I think it would be much easier to use glob2 to get all your filenames, process them as you want to, then make a simple loading function that will replace image_dataset_from_directory .我认为使用glob2获取所有文件名,根据需要处理它们,然后创建一个简单的加载函数来替换image_dataset_from_directoryimage_dataset_from_directory

Get all your files:获取所有文件:

files = glob2.glob('class_*\\*.jpg')

Then manipulate this list of filenames as desired.然后根据需要操作此文件名列表。
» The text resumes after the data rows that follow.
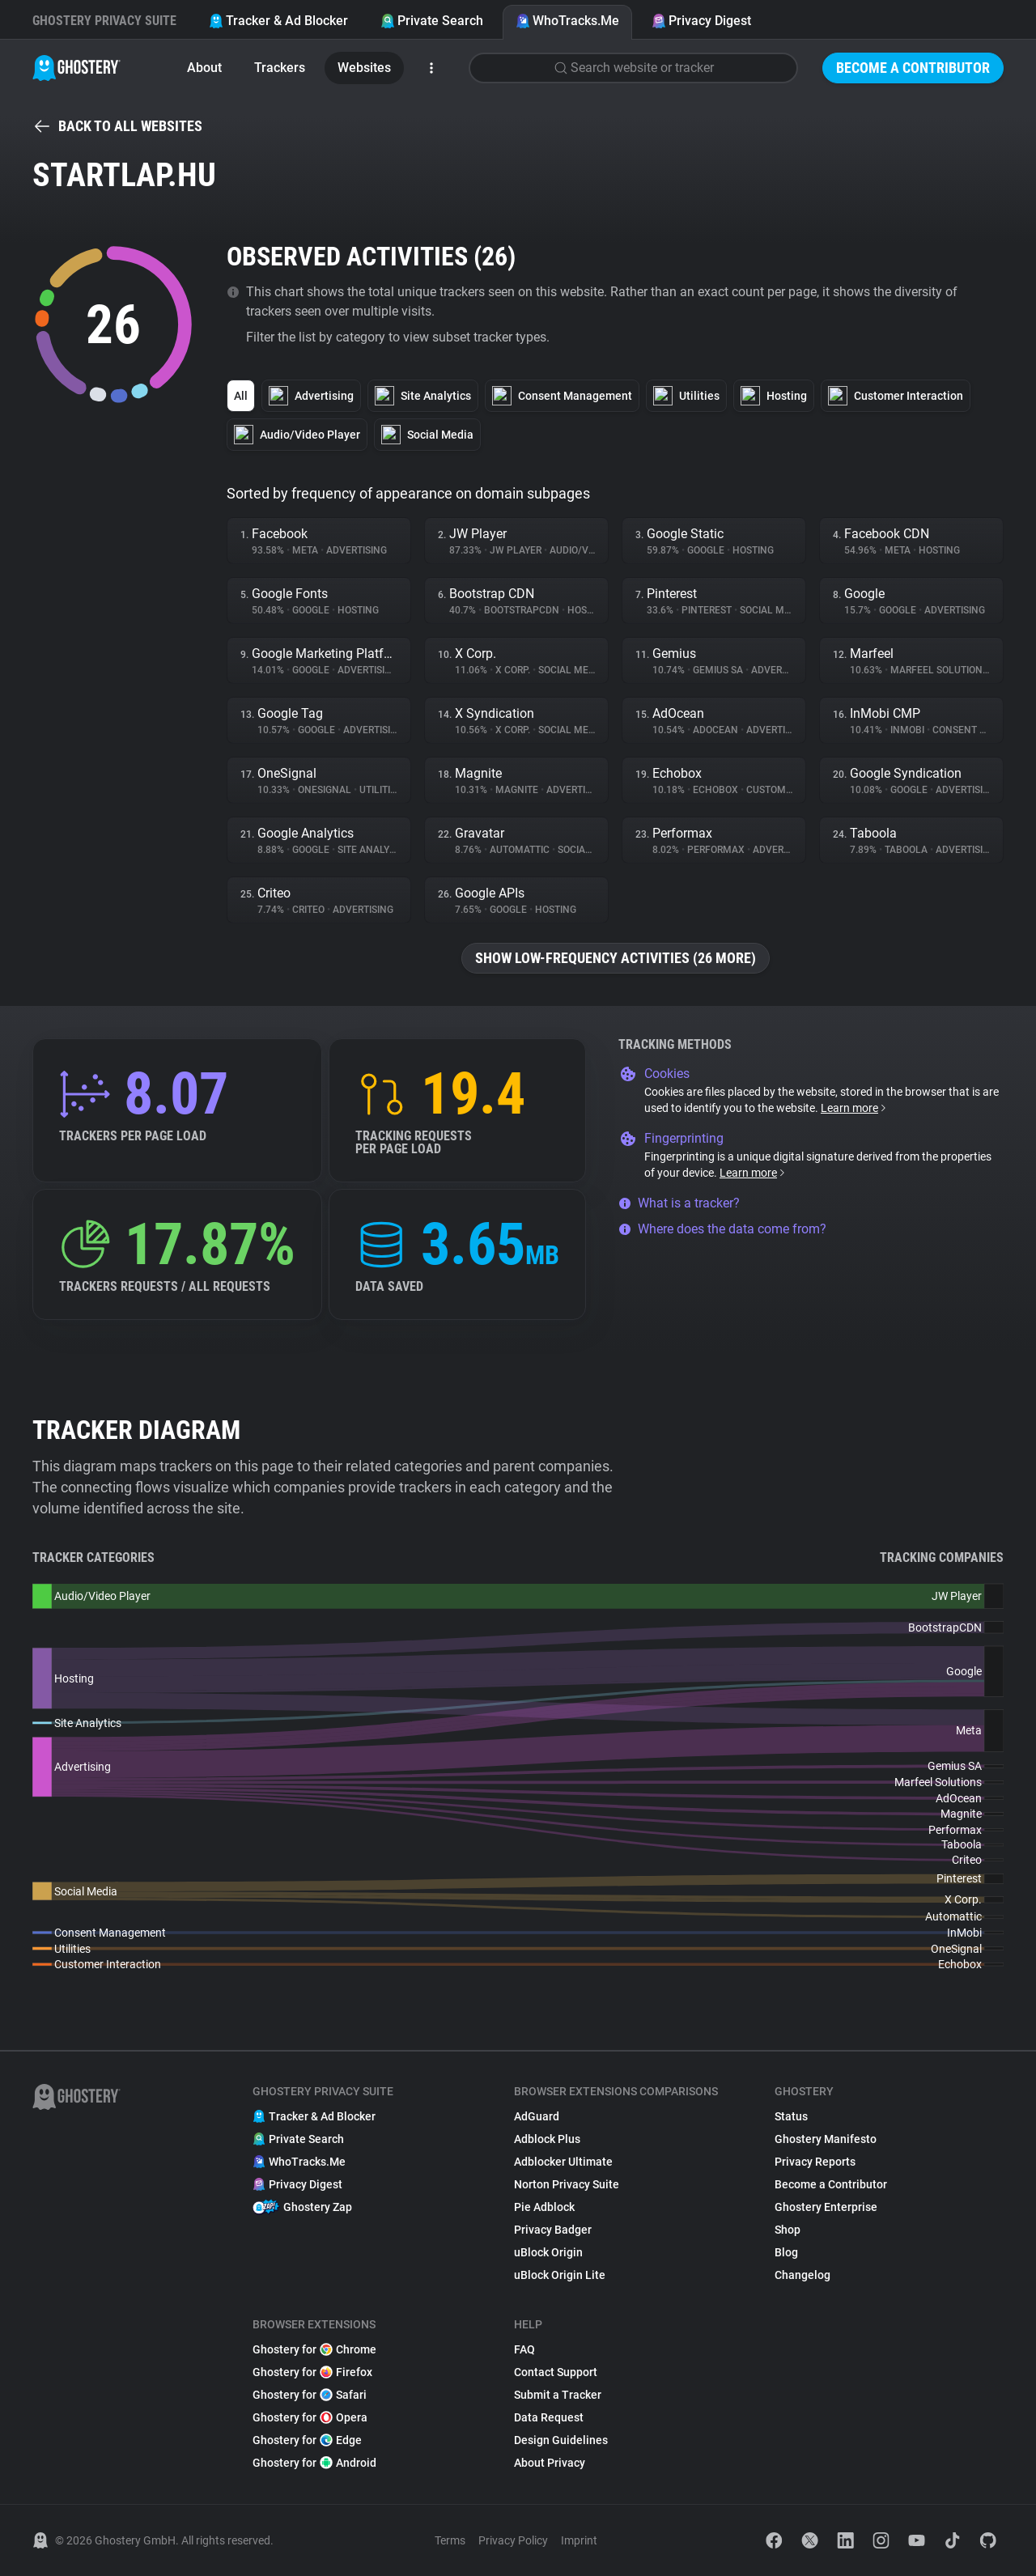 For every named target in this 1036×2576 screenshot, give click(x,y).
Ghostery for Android (314, 2462)
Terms (450, 2540)
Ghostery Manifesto (826, 2139)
Then, make a function to load the images:然后,创建一个函数来加载图像:

def load(file_path):
    img = tf.io.read_file(file_path)
    img = tf.image.decode_jpeg(img, channels=3)
    img = tf.image.convert_image_dtype(img, tf.float32)
    img = tf.image.resize(img, size=(299, 299))
    label = tf.strings.split(file_path, os.sep)[0]
    label = tf.cast(tf.equal(label, 'class_a'), tf.int32)
    return img, label

Then create your dataset for training:然后创建用于训练的数据集:

train_ds = tf.data.Dataset.from_tensor_slices(files).map(load).batch(4)

Then train:然后训练:

model.fit(train_ds)

暂无
暂无

声明:本站的技术帖子网页,遵循CC BY-SA 4.0协议,如果您需要转载,请注明本站网址或者原文地址。任何问题请咨询:yoyou2525@163.com.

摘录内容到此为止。